There is another economic aspect of the Python community that will impact the cost of developing the FEA. The .NET and J2EE solutions, along with the web services approach to sharing information, are approaches that where created by the commercial software vendor market. The open source market takes a very different approach to software development. The open source community is a collaborative development activity, that fundamentally differs from the competitive market of commercial software vendors. The basic motivations of the two groups differ in that open source developers will go to great lengths to exploit the work of their peers and the vendors will go to great lengths to differentiate themselves from competitors. The former leads to components that, by design, work well together and the latter leads to components that fail to interoperate because they differ in trivial details. Tapping into the open source "market" will reduce complexity because the open source developers invest considerable effort in reducing complexity.

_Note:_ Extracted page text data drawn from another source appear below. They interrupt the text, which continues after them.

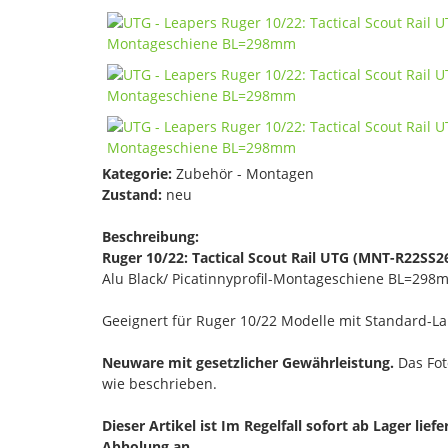
Kategorie:
Zubehör - Montagen
Zustand:
neu
Beschreibung:
Ruger 10/22: Tactical Scout Rail UTG (MNT-R22SS2
Alu Black/ Picatinnyprofil-Montageschiene BL=298
Geeignert für Ruger 10/22 Modelle mit Standard-La
Neuware mit gesetzlicher Gewährleistung.
Das Foto
wie beschrieben.
Dieser Artikel ist Im Regelfall sofort ab Lager lief
Abholung an.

At the language implementation level the choice between a Python based architecture and a Java or C# architecture are at odds in a fundamental aspect of language design. Dynamic languages do not require the definition of types prior to the execution of an application. This is a fundamental tradeoff between runtime error detection and compile time error detection. Another tradeoff is in the complexity of the software source code. Component definitions Python tend to be much shorter than the equivalent Java or C# definitions. A typical Python module will be 1/2 to 1/5th the size of a comparable Java module. The lines of code count is important because the bug count tends to be proportional to length of the application. Fewer lines of code translates to fewer bugs [5].

The fundamental difference between an architecture based on the .NET and J2EE platforms and a platform base on Python is that Python assumes a higher level language interface to the core architecture. And while Python is a higher level language, it provides pragmatic interfaces to lower level languages. It does so by wrapping the lower level language into Python so that they appear to be a core part of the Python language. Thus, you get all the advantages of the legacy technologies, but wrapped these technologies become wrapped into components that are much easier to use. By shifting to a Python based architecture you provide a legacy code migration strategy, while simplifying the overall architecture. It's a win-win approach to defining the FEA.

I have not discussed many of the opportunities to improve on the current Python design. These are the subject for the definition of Python 3.0. If the FEA were to adopt Python as a core technology, then the evolution of Python would become an important topic of discussion. A glimpse of what might be instore for Python 3.0 has been outlined in a Wiki page [6] at python.org.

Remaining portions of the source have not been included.